El 20 de marzo de este año, los vecinos de un pueblo del Chaco

santafecino persiguieron a un hombre rabioso que en pos de descargar

su escopeta contra su mujer, mató de un tiro a un peón que cruzaba

delante de él. Los vecinos, armados, lo rastrearon en el monte como a

una fiera, hallándolo por fin trepado en un árbol, con su escopeta

aún, y aullando de un modo horrible. Viéronse en la necesidad de

matarlo de un tiro.

Marzo 9

Hoy hace treinta y nueve días, hora por hora, que el perro rabioso

entró de noche en nuestro cuarto. Si un recuerdo ha de perdurar en mi

memoria, es el de las dos horas que siguieron a aquel momento.
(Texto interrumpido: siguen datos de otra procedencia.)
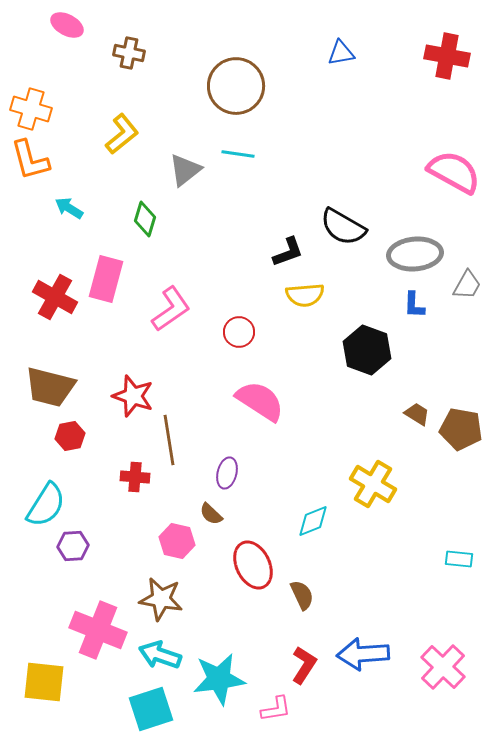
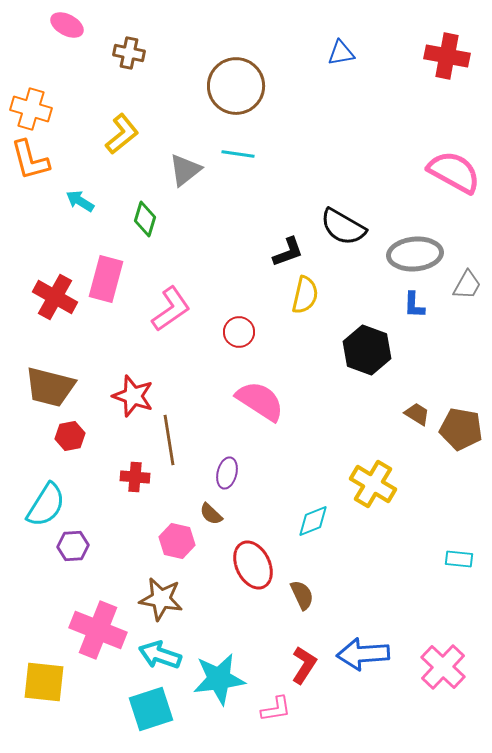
cyan arrow at (69, 208): moved 11 px right, 7 px up
yellow semicircle at (305, 295): rotated 72 degrees counterclockwise
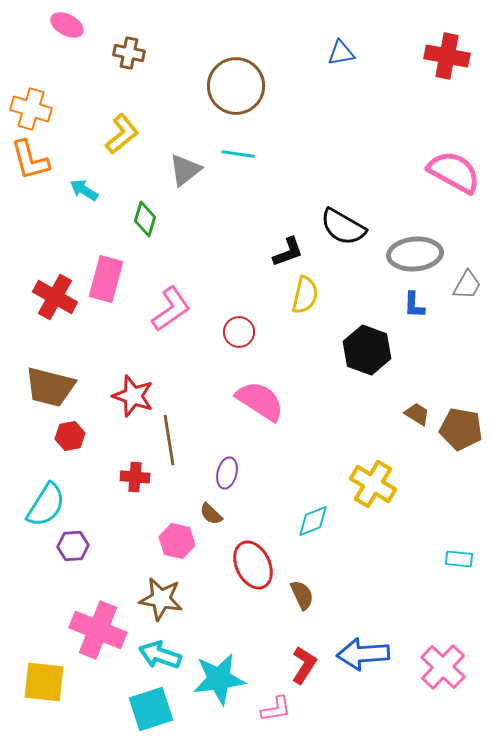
cyan arrow at (80, 201): moved 4 px right, 11 px up
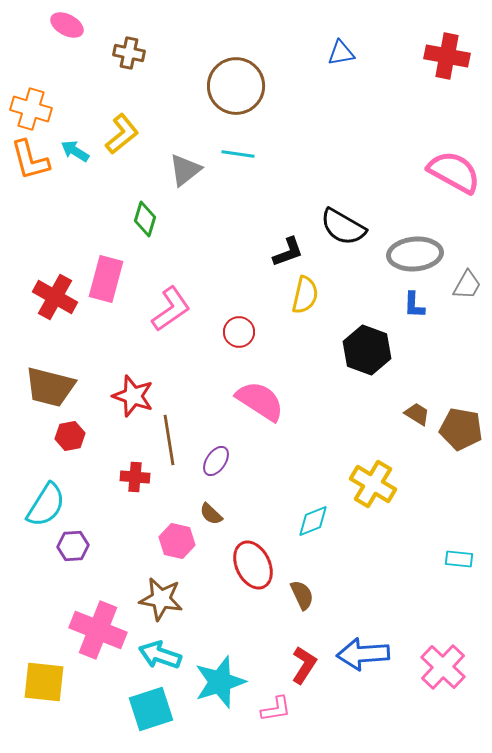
cyan arrow at (84, 190): moved 9 px left, 39 px up
purple ellipse at (227, 473): moved 11 px left, 12 px up; rotated 20 degrees clockwise
cyan star at (219, 679): moved 1 px right, 3 px down; rotated 10 degrees counterclockwise
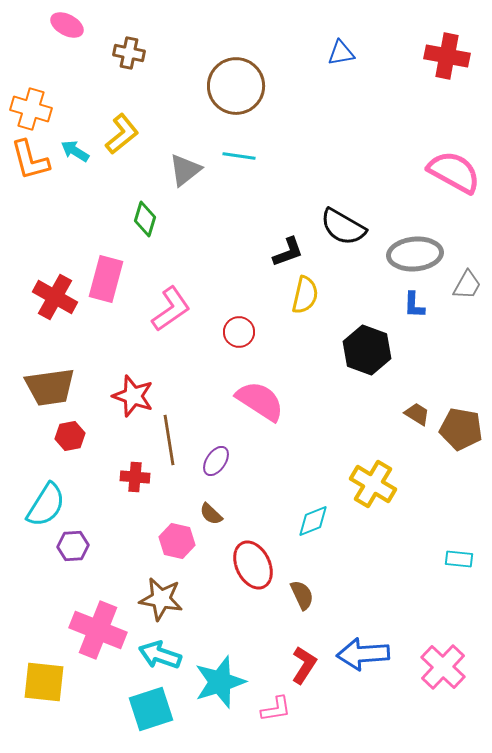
cyan line at (238, 154): moved 1 px right, 2 px down
brown trapezoid at (50, 387): rotated 22 degrees counterclockwise
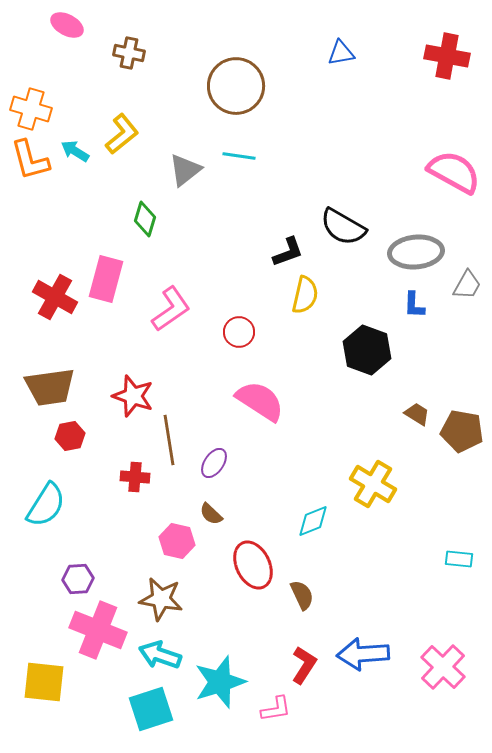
gray ellipse at (415, 254): moved 1 px right, 2 px up
brown pentagon at (461, 429): moved 1 px right, 2 px down
purple ellipse at (216, 461): moved 2 px left, 2 px down
purple hexagon at (73, 546): moved 5 px right, 33 px down
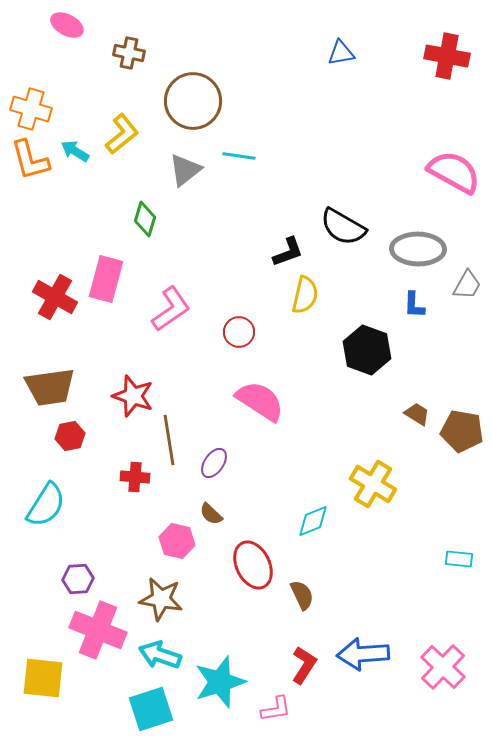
brown circle at (236, 86): moved 43 px left, 15 px down
gray ellipse at (416, 252): moved 2 px right, 3 px up; rotated 6 degrees clockwise
yellow square at (44, 682): moved 1 px left, 4 px up
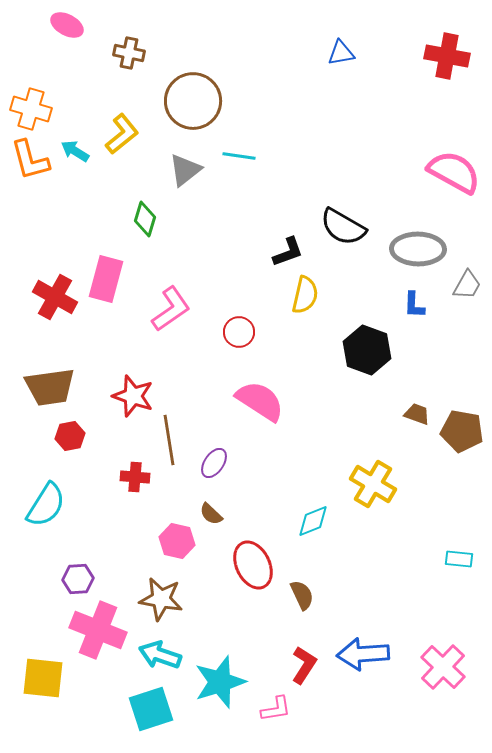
brown trapezoid at (417, 414): rotated 12 degrees counterclockwise
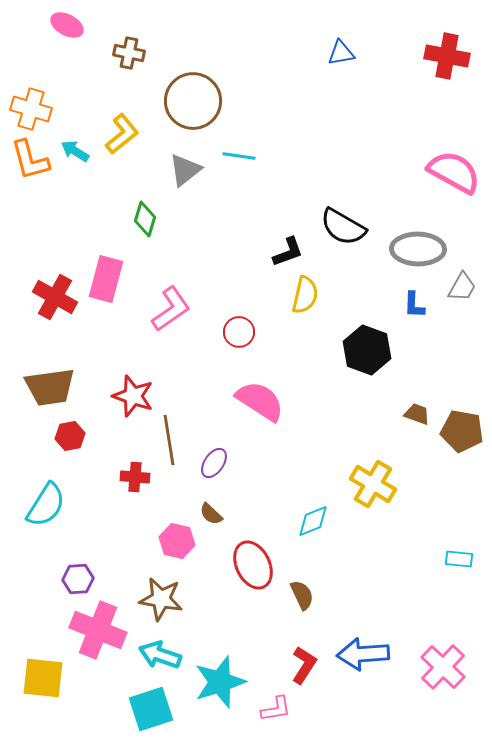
gray trapezoid at (467, 285): moved 5 px left, 2 px down
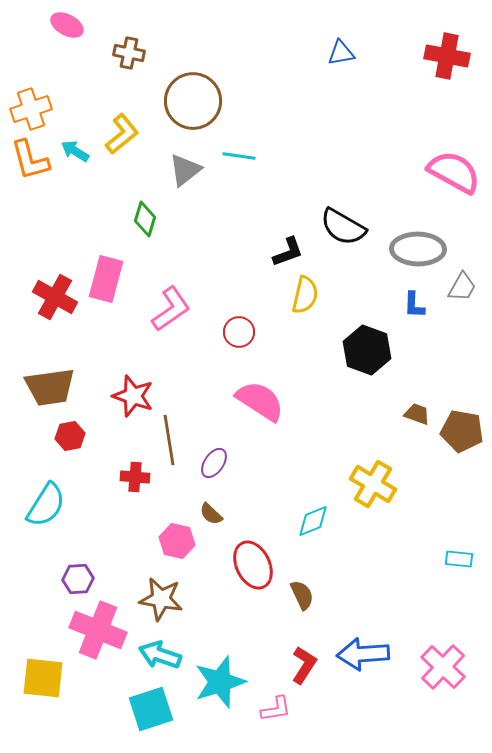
orange cross at (31, 109): rotated 36 degrees counterclockwise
La casa no tenía puertas sino en la pieza que habitaba mamá, pues como

había dado desde el principio en tener miedo, no hice otra cosa, en

los primeros días de urgente instalación, que aserrar tablas para las

puertas y ventanas de su cuarto. En el nuestro, y a la espera de mayor

desahogo de trabajo, mi mujer se había contentado–verdad que bajo un

poco de presión por mi parte–con magníficas puertas de arpillera.

Como estábamos en verano, este detalle de riguroso ornamento no dañaba

nuestra salud ni nuestro miedo. Por una de estas arpilleras, la que da

al corredor central, fué por donde entró y me mordió el perro rabioso.

Yo no sé si el alarido de un epiléptico da a los demás la sensación de

clamor bestial y fuera de toda humanidad que me produce a mí. Pero

estoy seguro de que el aullido de un perro rabioso, que se obstina de

noche alrededor de nuestra casa, provocará en todos la misma fúnebre

angustia. Es un grito corto, metálico, de agonía, como si el animal

boqueara ya, y todo él empapado en cuanto de lúgubre sugiere un

animal rabioso.

Era un perro negro, grande, con las orejas cortadas. Y para mayor

contrariedad, desde que llegáramos no había hecho más que llover. El

monte cerrado por el agua, las tardes rápidas y tristísimas; apenas

salíamos de casa, mientras la desolación del campo, en un temporal sin

tregua, había ensombrecido al exceso el espíritu de mamá.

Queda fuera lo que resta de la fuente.